Dans notre agence, de nombreux nouveaux clients de l’automatisation du marketing viennent nous voir, confrontés à un scénario commun. Ils ont déployé le logiciel très rapidement en n’utilisant que des modèles prêts à l’emploi, la notation des prospects et la structure globale. Le logiciel a libéré un arriéré de campagnes en attente d’exécution. Aujourd’hui, des mois plus tard, ils ne sont jamais sortis du “mode campagne” et cherchent désespérément de l’aide pour obtenir le type d’impact commercial qui a fait vendre le logiciel en premier lieu.

Le problème, dans presque tous les cas, est l’absence de plan stratégique pour ce que l’entreprise souhaite réaliser grâce à l’automatisation du marketing. Un homme sage a dit un jour “Si vous ne connaissez pas votre destination, vous n’y arriverez jamais.” Parce que les sociétés de logiciels, ce qui n’est pas inhabituel, se concentrent sur les ventes et les déploiements, et parce qu’elles n’ont peut-être pas le type ou le nombre de consultants expérimentés pour conseiller tous les clients sauf les plus importants, la plupart des clients ne déploient l’automatisation du marketing que de la manière la plus tactique. Et doivent ensuite justifier la valeur commerciale 12 mois plus tard, au moment du renouvellement de la licence.

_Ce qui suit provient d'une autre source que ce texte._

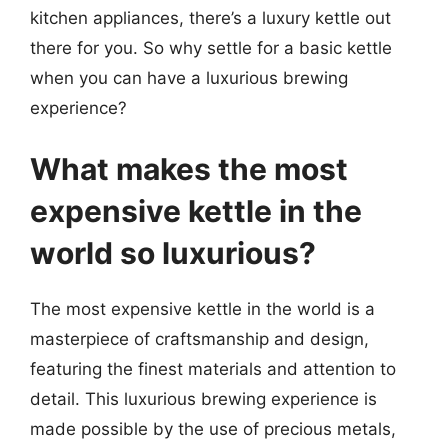
kitchen appliances, there’s a luxury kettle out
there for you. So why settle for a basic kettle
when you can have a luxurious brewing
experience?
What makes the most
expensive kettle in the
world so luxurious?
The most expensive kettle in the world is a
masterpiece of craftsmanship and design,
featuring the finest materials and attention to
detail. This luxurious brewing experience is
made possible by the use of precious metals,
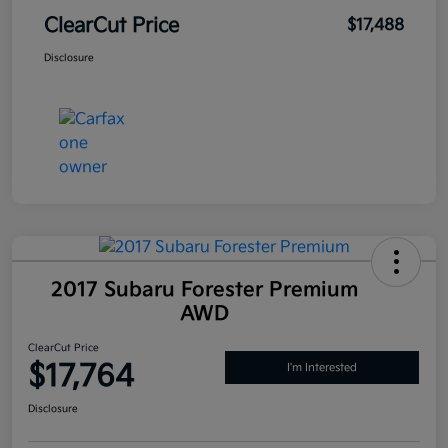
ClearCut Price
$17,488
Disclosure
2017 Subaru Forester Premium
AWD
ClearCut Price
$17,764
I'm Interested
Disclosure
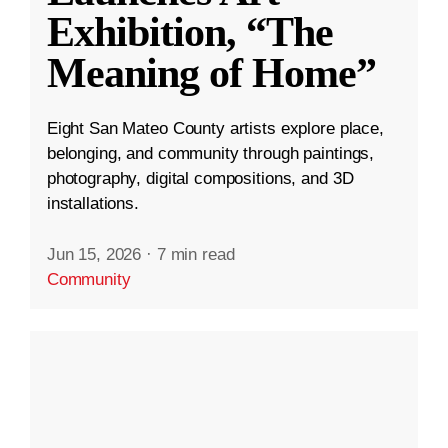
Exhibition, “The
Meaning of Home”
Eight San Mateo County artists explore place,
belonging, and community through paintings,
photography, digital compositions, and 3D
installations.
Jun 15, 2026
·
7 min read
Community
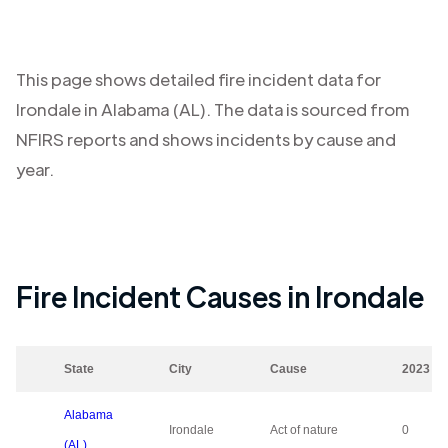
This page shows detailed fire incident data for
Irondale
in
Alabama (AL)
. The data is sourced from
NFIRS reports and shows incidents by cause and
year.
Fire Incident Causes in
Irondale
State
City
Cause
2023
Alabama
Irondale
Act of nature
0
(AL)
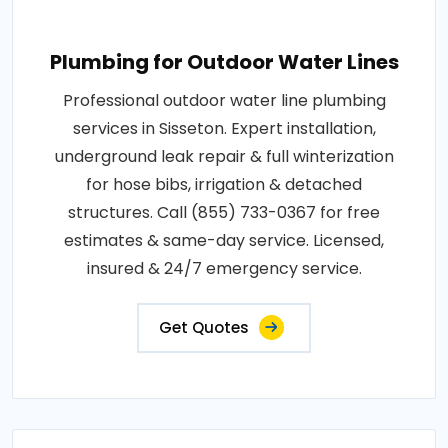
Plumbing for Outdoor Water Lines
Professional outdoor water line plumbing
services in Sisseton. Expert installation,
underground leak repair & full winterization
for hose bibs, irrigation & detached
structures. Call (855) 733-0367 for free
estimates & same-day service. Licensed,
insured & 24/7 emergency service.
Get Quotes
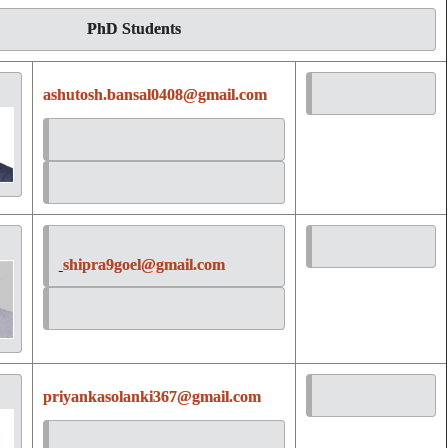
PhD Students
ashutosh.bansal0408@gmail.com
shipra9goel@gmail.com
priyankasolanki367@gmail.com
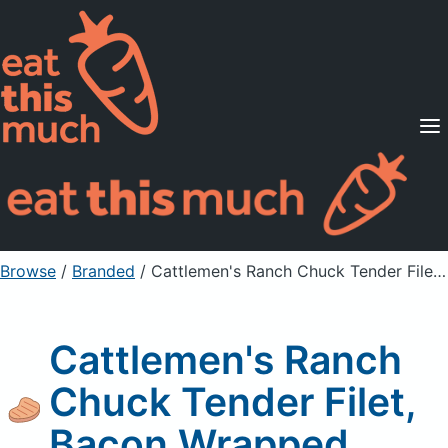
Supported Diets
Pricing
For Professionals
Sign Up
Already a member? Sign in
Browse
/
Branded
/
Cattlemen's Ranch Chuck Tender Filet, Bacon Wrapped
Cattlemen's Ranch
Chuck Tender Filet,
Bacon Wrapped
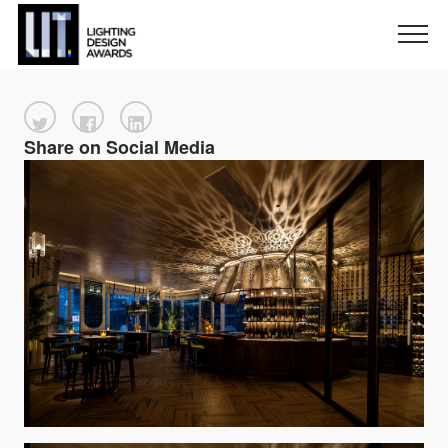
Share on Social Media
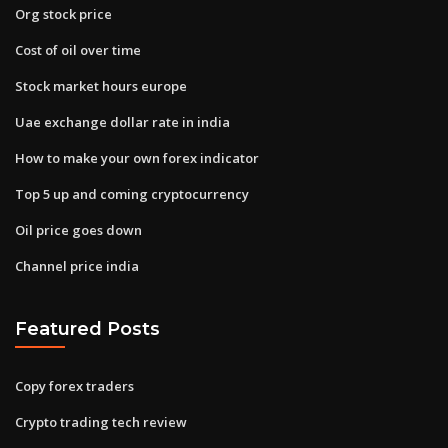
Org stock price
Cost of oil over time
Stock market hours europe
Uae exchange dollar rate in india
How to make your own forex indicator
Top 5 up and coming cryptocurrency
Oil price goes down
Channel price india
Featured Posts
Copy forex traders
Crypto trading tech review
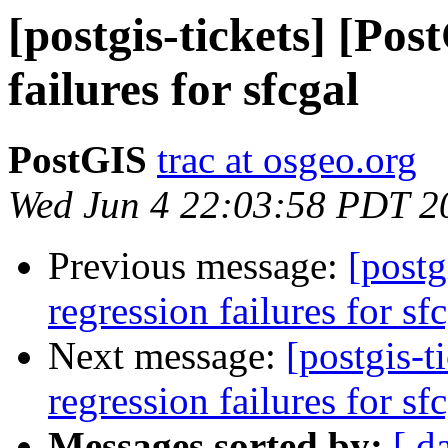
[postgis-tickets] [Pos
failures for sfcgal
PostGIS
trac at osgeo.org
Wed Jun 4 22:03:58 PDT 2
Previous message:
[postg
regression failures for sf
Next message:
[postgis-t
regression failures for sf
Messages sorted by:
[ d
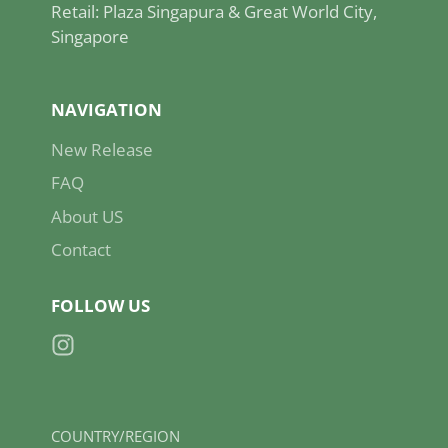
Retail: Plaza Singapura & Great World City,
Singapore
NAVIGATION
New Release
FAQ
About US
Contact
FOLLOW US
Instagram
COUNTRY/REGION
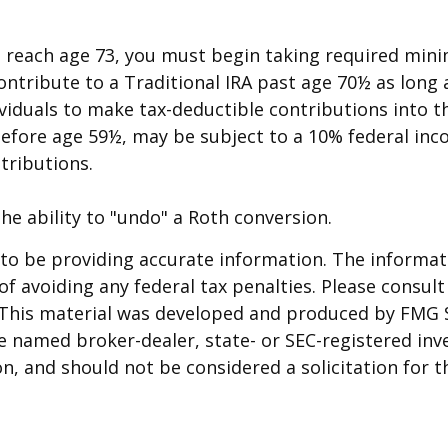
u reach age 73, you must begin taking required mini
ontribute to a Traditional IRA past age 70½ as lon
dividuals to make tax-deductible contributions into t
before age 59½, may be subject to a 10% federal inc
tributions.
he ability to "undo" a Roth conversion.
o be providing accurate information. The informatio
f avoiding any federal tax penalties. Please consult 
. This material was developed and produced by FMG 
 the named broker-dealer, state- or SEC-registered i
n, and should not be considered a solicitation for t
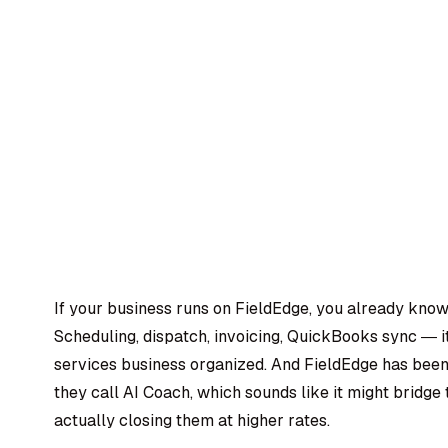
If your business runs on FieldEdge, you already know 
Scheduling, dispatch, invoicing, QuickBooks sync — i
services business organized. And FieldEdge has been
they call AI Coach, which sounds like it might bridg
actually closing them at higher rates.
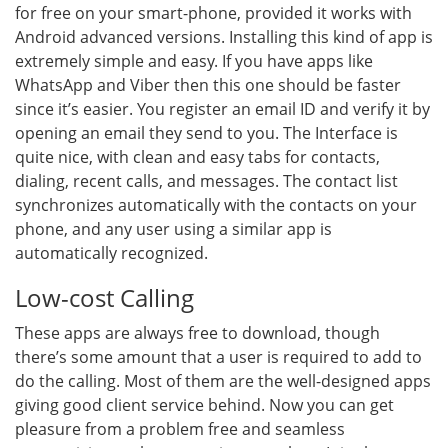
for free on your smart-phone, provided it works with
Android advanced versions. Installing this kind of app is
extremely simple and easy. If you have apps like
WhatsApp and Viber then this one should be faster
since it’s easier. You register an email ID and verify it by
opening an email they send to you. The Interface is
quite nice, with clean and easy tabs for contacts,
dialing, recent calls, and messages. The contact list
synchronizes automatically with the contacts on your
phone, and any user using a similar app is
automatically recognized.
Low-cost Calling
These apps are always free to download, though
there’s some amount that a user is required to add to
do the calling. Most of them are the well-designed apps
giving good client service behind. Now you can get
pleasure from a problem free and seamless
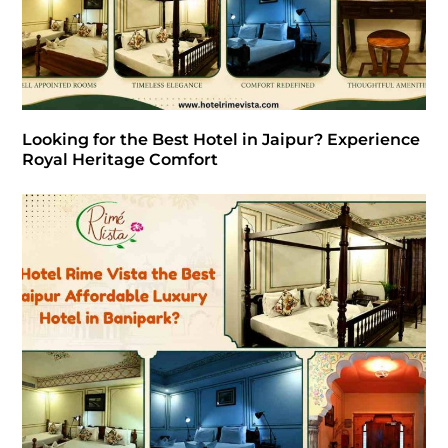
Looking for the Best Hotel in Jaipur? Experience
Royal Heritage Comfort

Les déploiements d’automatisation du marketing les plus réussis commencent par des questions. Que voulons-nous que ce logiciel réalise ? Quels sont les paramètres qui nous permettront de définir le succès ? L’accélération du pipeline ? Réduction du cycle de vente ? Taux de conversion des ventes ? Revenus des ventes croisées/augmentées ? Fidélisation de la clientèle ? En se concentrant sur les objectifs par rapport aux campagnes ou aux tactiques, une entreprise – ou un partenaire qualifié – peut concevoir une stratégie et mettre en place le type de meilleures pratiques qui sont les plus susceptibles de générer ces résultats.